- [Input records]
○ ○ ○ ○
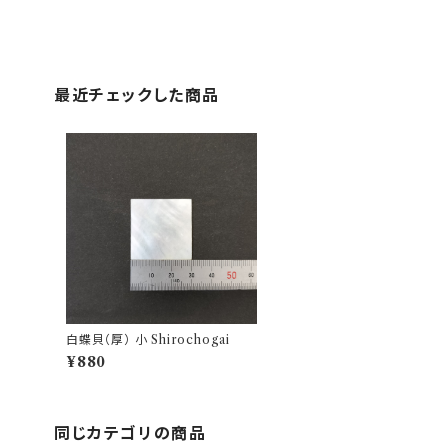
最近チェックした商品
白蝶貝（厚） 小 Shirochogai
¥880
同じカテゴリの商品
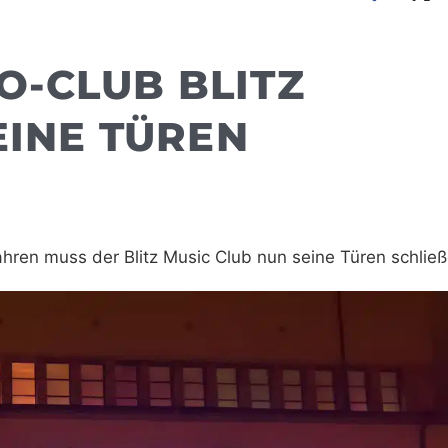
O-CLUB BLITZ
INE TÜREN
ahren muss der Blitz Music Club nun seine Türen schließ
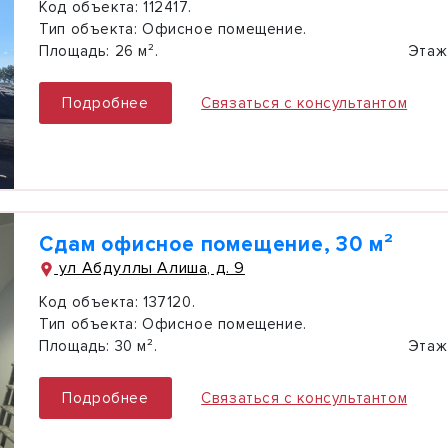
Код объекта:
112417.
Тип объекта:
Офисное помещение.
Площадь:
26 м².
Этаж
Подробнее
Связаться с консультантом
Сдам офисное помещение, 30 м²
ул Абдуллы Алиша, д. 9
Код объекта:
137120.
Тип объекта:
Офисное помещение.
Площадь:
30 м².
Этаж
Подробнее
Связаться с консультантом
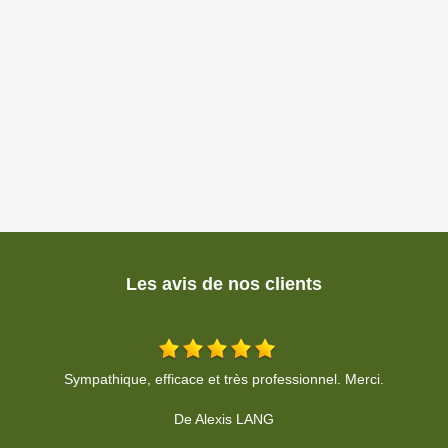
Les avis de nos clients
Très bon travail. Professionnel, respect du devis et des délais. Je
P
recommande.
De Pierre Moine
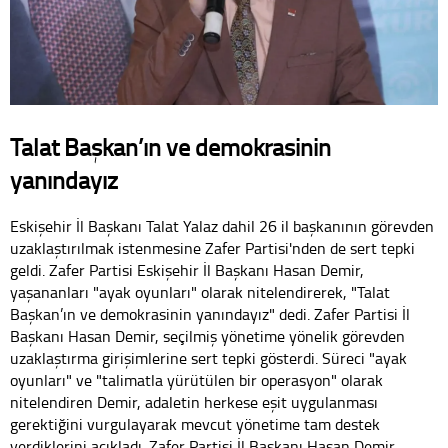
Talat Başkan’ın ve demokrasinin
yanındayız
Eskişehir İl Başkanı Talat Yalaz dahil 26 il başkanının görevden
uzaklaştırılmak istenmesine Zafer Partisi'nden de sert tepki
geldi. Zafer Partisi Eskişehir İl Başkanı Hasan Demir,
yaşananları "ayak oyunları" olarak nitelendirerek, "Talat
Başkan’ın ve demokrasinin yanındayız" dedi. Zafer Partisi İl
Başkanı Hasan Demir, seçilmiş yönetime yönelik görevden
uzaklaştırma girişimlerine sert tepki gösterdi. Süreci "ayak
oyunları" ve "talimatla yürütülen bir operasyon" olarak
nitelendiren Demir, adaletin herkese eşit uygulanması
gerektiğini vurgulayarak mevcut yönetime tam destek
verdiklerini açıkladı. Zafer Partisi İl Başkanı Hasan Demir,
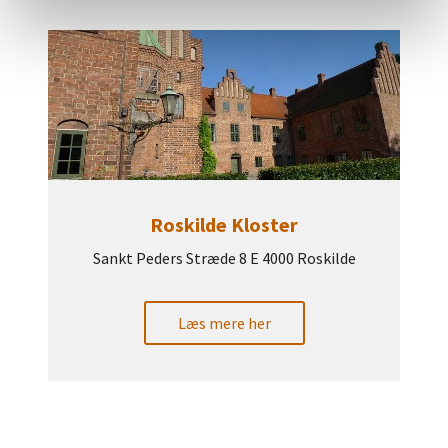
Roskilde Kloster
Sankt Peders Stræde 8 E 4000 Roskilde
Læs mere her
○ ○ ○ ○
- [Your assignment]
Say only how many lines in the records carry the word "Eskişehir".

- [Finished exercise]
2